» Task goal
Please reproduce the entries below exactly, omitting any images they contain.

=-=-=-=-=

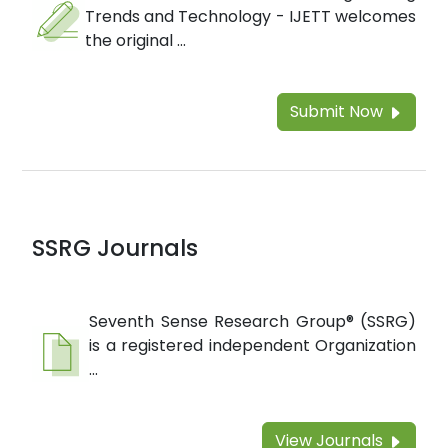
Trends and Technology - IJETT welcomes
the original ...
Submit Now
SSRG Journals
Seventh Sense Research Group® (SSRG)
is a registered independent Organization
...
View Journals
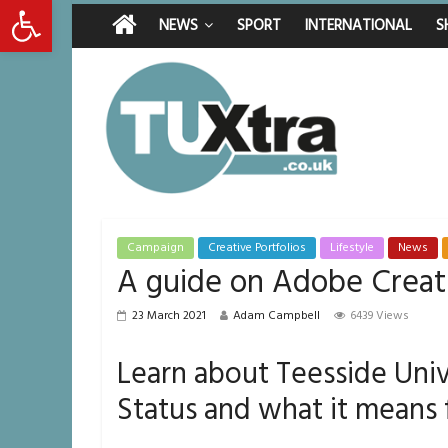
Open toolbar
Saturday, August 8, 2026
Latest News:
Middlesbrough ma
NEWS
SPORT
INTERNATIONAL
S
I don’t remember 
She watched her 
Defying the odds
Residents left u
Campaign
Creative Portfolios
Lifestyle
News
A guide on Adobe Creat
23 March 2021
Adam Campbell
6439 Views
Learn about Teesside Univ
Status and what it means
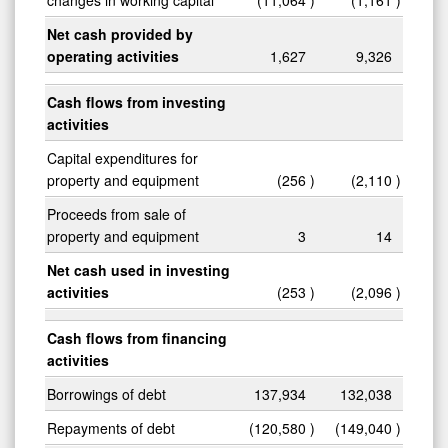
Net cash provided by
operating activities
1,627
9,326
Cash flows from investing
activities
Capital expenditures for
property and equipment
(256
)
(2,110
)
Proceeds from sale of
property and equipment
3
14
Net cash used in investing
activities
(253
)
(2,096
)
Cash flows from financing
activities
Borrowings of debt
137,934
132,038
Repayments of debt
(120,580
)
(149,040
)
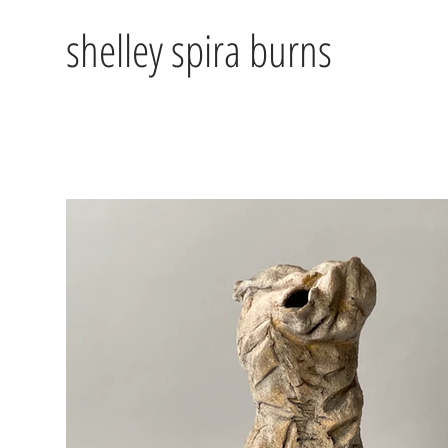
shelley spira burns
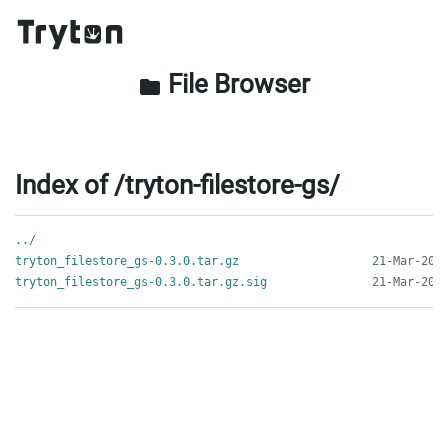
File Browser
folder
Index of /tryton-filestore-gs/
../
tryton_filestore_gs-0.3.0.tar.gz
tryton_filestore_gs-0.3.0.tar.gz.sig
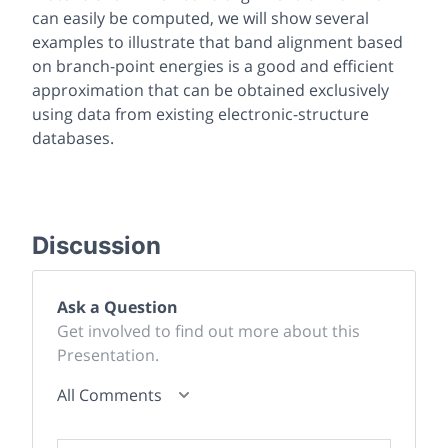
can easily be computed, we will show several
examples to illustrate that band alignment based
on branch-point energies is a good and efficient
approximation that can be obtained exclusively
using data from existing electronic-structure
databases.
Discussion
Ask a Question
Get involved to find out more about this
Presentation.
All Comments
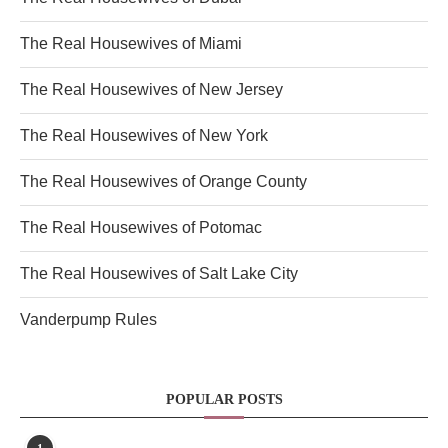
The Real Housewives of Miami
The Real Housewives of New Jersey
The Real Housewives of New York
The Real Housewives of Orange County
The Real Housewives of Potomac
The Real Housewives of Salt Lake City
Vanderpump Rules
POPULAR POSTS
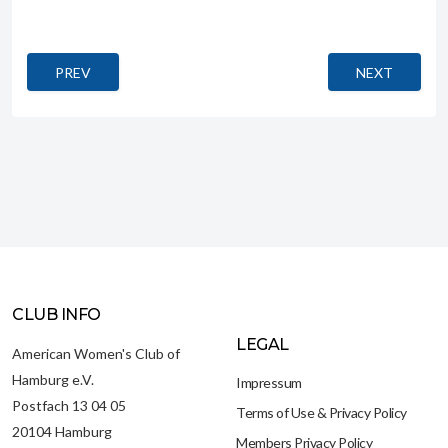
PREVIOUS ARTICLE: MONSIEUR CHOCOLAT (CHOCOLAT)
NEXT ARTICL
PREV
NEXT
CLUB INFO
LEGAL
American Women's Club of
Hamburg e.V.
Impressum
Postfach 13 04 05
Terms of Use & Privacy Policy
20104 Hamburg
Members Privacy Policy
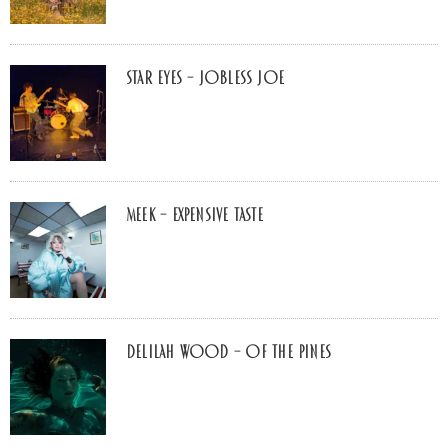
Star Eyes – Jobless Joe
MEEK – Expensive Taste
Delilah Wood – of the pines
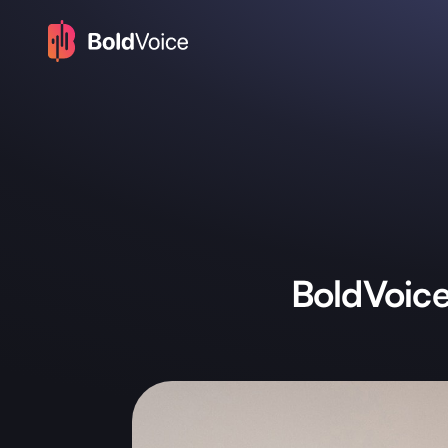
BoldVoic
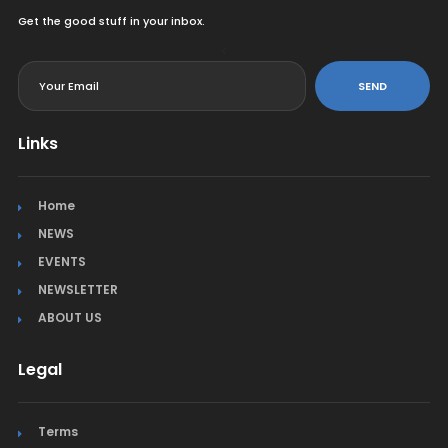
Get the good stuff in your inbox.
<
SEND
Links
Home
NEWS
EVENTS
NEWSLETTER
ABOUT US
Legal
Terms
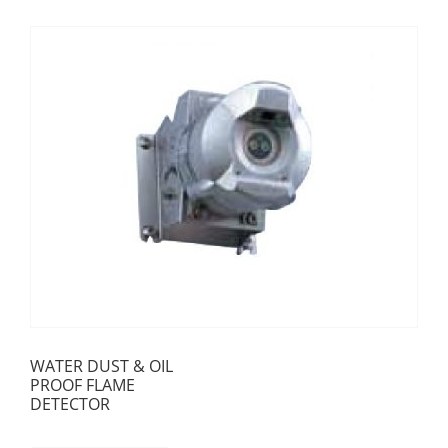
WATER DUST & OIL
PROOF FLAME
DETECTOR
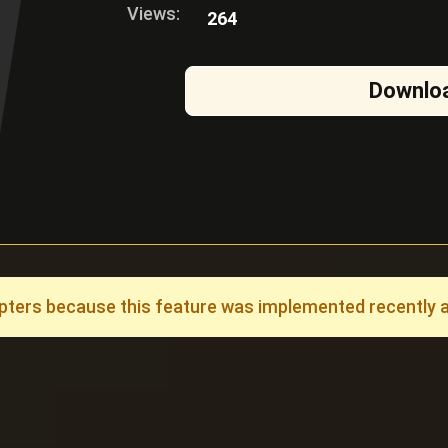
Views:
264
Downlo
ers because this feature was implemented recently and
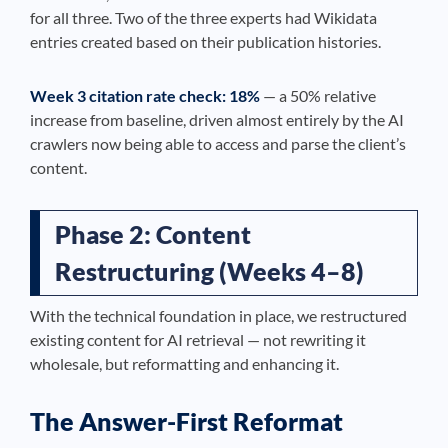
for all three. Two of the three experts had Wikidata
entries created based on their publication histories.
Week 3 citation rate check: 18%
— a 50% relative
increase from baseline, driven almost entirely by the AI
crawlers now being able to access and parse the client’s
content.
Phase 2: Content
Restructuring (Weeks 4–8)
With the technical foundation in place, we restructured
existing content for AI retrieval — not rewriting it
wholesale, but reformatting and enhancing it.
The Answer-First Reformat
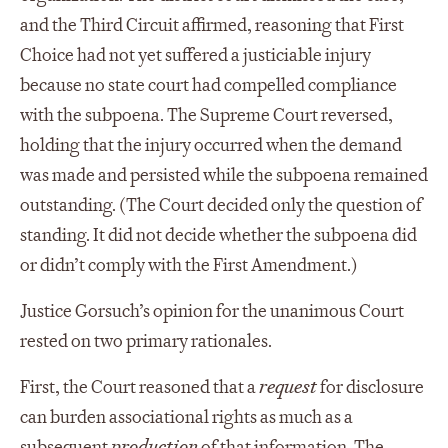
and the Third Circuit affirmed, reasoning that First
Choice had not yet suffered a justiciable injury
because no state court had compelled compliance
with the subpoena. The Supreme Court reversed,
holding that the injury occurred when the demand
was made and persisted while the subpoena remained
outstanding. (The Court decided only the question of
standing. It did not decide whether the subpoena did
or didn’t comply with the First Amendment.)
Justice Gorsuch’s opinion for the unanimous Court
rested on two primary rationales.
First, the Court reasoned that a
request
for disclosure
can burden associational rights as much as a
subsequent
production
of that information. The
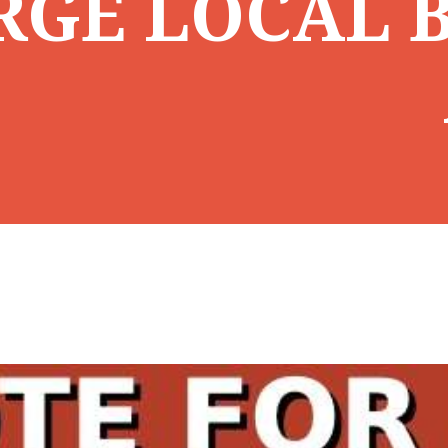
RGE LOCAL B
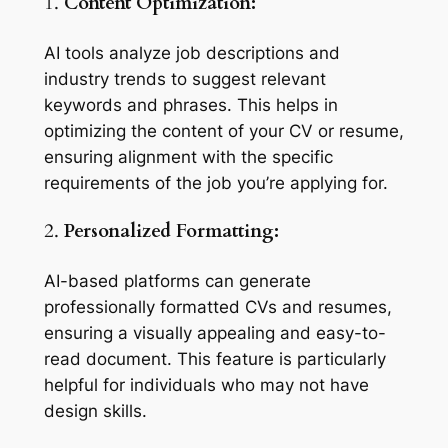
1.
Content Optimization:
AI tools analyze job descriptions and
industry trends to suggest relevant
keywords and phrases. This helps in
optimizing the content of your CV or resume,
ensuring alignment with the specific
requirements of the job you’re applying for.
2.
Personalized Formatting:
AI-based platforms can generate
professionally formatted CVs and resumes,
ensuring a visually appealing and easy-to-
read document. This feature is particularly
helpful for individuals who may not have
design skills.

=-=-=-=-=

» Answer section
Trends and Technology - IJETT welcomes
the original ...
Submit Now
SSRG Journals
Seventh Sense Research Group® (SSRG)
is a registered independent Organization
...
View Journals
Open toolbar
Saturday, August 8, 2026
Latest News:
Middlesbrough ma
NEWS
SPORT
INTERNATIONAL
S
I don’t remember 
She watched her 
Defying the odds
Residents left u
Campaign
Creative Portfolios
Lifestyle
News
A guide on Adobe Creat
23 March 2021
Adam Campbell
6439 Views
Learn about Teesside Univ
Status and what it means
Net cash provided by
operating activities
1,627
9,326
Cash flows from investing
activities
Capital expenditures for
property and equipment
(256
)
(2,110
)
Proceeds from sale of
property and equipment
3
14
Net cash used in investing
activities
(253
)
(2,096
)
Cash flows from financing
activities
Borrowings of debt
137,934
132,038
Repayments of debt
(120,580
)
(149,040
)
shelley spira burns
File Browser
folder
Index of /tryton-filestore-gs/
../
tryton_filestore_gs-0.3.0.tar.gz
tryton_filestore_gs-0.3.0.tar.gz.sig
can easily be computed, we will show several
examples to illustrate that band alignment based
on branch-point energies is a good and efficient
approximation that can be obtained exclusively
using data from existing electronic-structure
databases.
Discussion
Ask a Question
Get involved to find out more about this
Presentation.
All Comments
The Real Housewives of Miami
The Real Housewives of New Jersey
The Real Housewives of New York
The Real Housewives of Orange County
The Real Housewives of Potomac
The Real Housewives of Salt Lake City
Vanderpump Rules
POPULAR POSTS
PREVIOUS ARTICLE: MONSIEUR CHOCOLAT (CHOCOLAT)
NEXT ARTICL
PREV
NEXT
CLUB INFO
LEGAL
American Women's Club of
Hamburg e.V.
Impressum
Postfach 13 04 05
Terms of Use & Privacy Policy
20104 Hamburg
Members Privacy Policy
Star Eyes – Jobless Joe
MEEK – Expensive Taste
Delilah Wood – of the pines
BoldVoic
Get the good stuff in your inbox.
<
SEND
Links
Home
NEWS
EVENTS
NEWSLETTER
ABOUT US
Legal
Terms
WATER DUST & OIL
PROOF FLAME
DETECTOR
Views:
264
Downlo
ers because this feature was implemented recently and
for all three. Two of the three experts had Wikidata
entries created based on their publication histories.
Week 3 citation rate check: 18%
— a 50% relative
increase from baseline, driven almost entirely by the AI
crawlers now being able to access and parse the client’s
content.
Phase 2: Content
Restructuring (Weeks 4–8)
With the technical foundation in place, we restructured
existing content for AI retrieval — not rewriting it
wholesale, but reformatting and enhancing it.
The Answer-First Reformat
and the Third Circuit affirmed, reasoning that First
Choice had not yet suffered a justiciable injury
because no state court had compelled compliance
with the subpoena. The Supreme Court reversed,
holding that the injury occurred when the demand
was made and persisted while the subpoena remained
outstanding. (The Court decided only the question of
standing. It did not decide whether the subpoena did
or didn’t comply with the First Amendment.)
Justice Gorsuch’s opinion for the unanimous Court
rested on two primary rationales.
First, the Court reasoned that a
request
for disclosure
can burden associational rights as much as a
subsequent
production
of that information. The
RGE LOCAL B
1.
Content Optimization:
AI tools analyze job descriptions and
industry trends to suggest relevant
keywords and phrases. This helps in
optimizing the content of your CV or resume,
ensuring alignment with the specific
requirements of the job you’re applying for.
2.
Personalized Formatting:
AI-based platforms can generate
professionally formatted CVs and resumes,
ensuring a visually appealing and easy-to-
read document. This feature is particularly
helpful for individuals who may not have
design skills.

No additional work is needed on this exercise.